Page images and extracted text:
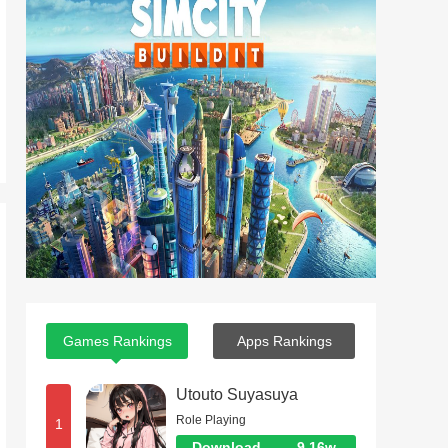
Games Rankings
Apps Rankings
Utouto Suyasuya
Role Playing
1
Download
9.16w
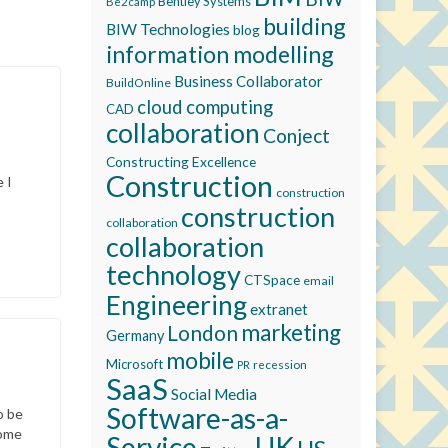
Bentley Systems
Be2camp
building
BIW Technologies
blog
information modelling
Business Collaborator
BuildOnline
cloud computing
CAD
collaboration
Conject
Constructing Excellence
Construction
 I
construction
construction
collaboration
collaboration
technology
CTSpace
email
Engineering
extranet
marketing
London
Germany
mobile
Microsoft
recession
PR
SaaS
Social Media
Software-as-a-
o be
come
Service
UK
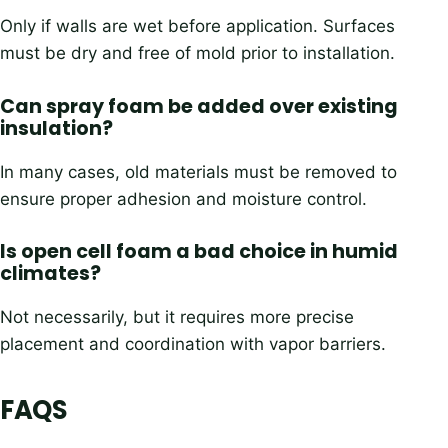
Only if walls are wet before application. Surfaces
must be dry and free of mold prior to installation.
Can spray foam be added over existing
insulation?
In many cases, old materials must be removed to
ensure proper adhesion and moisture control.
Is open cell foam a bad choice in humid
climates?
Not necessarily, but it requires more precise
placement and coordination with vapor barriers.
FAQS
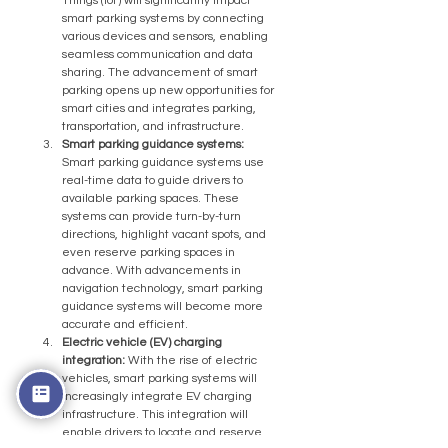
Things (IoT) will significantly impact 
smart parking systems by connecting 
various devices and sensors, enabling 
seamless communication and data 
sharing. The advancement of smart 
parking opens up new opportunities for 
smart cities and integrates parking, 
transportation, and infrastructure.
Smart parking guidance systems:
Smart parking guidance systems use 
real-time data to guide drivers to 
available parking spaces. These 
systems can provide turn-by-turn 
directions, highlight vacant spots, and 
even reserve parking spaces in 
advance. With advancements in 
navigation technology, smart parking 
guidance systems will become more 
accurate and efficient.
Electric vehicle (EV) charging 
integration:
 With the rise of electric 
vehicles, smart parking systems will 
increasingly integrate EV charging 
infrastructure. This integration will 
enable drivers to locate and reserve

▶ WHAT THE TASK REQUIRES
Using the entries above, extract exactly the lines from the one that contains "Engineering" through the one that contains "must be dry". Do not carry over any pictures.

▶ ANSWER TO THIS PROBLEM
Engineering
extranet
marketing
London
Germany
mobile
Microsoft
recession
PR
SaaS
Social Media
Software-as-a-
o be
come
Service
UK
Only if walls are wet before application. Surfaces
must be dry and free of mold prior to installation.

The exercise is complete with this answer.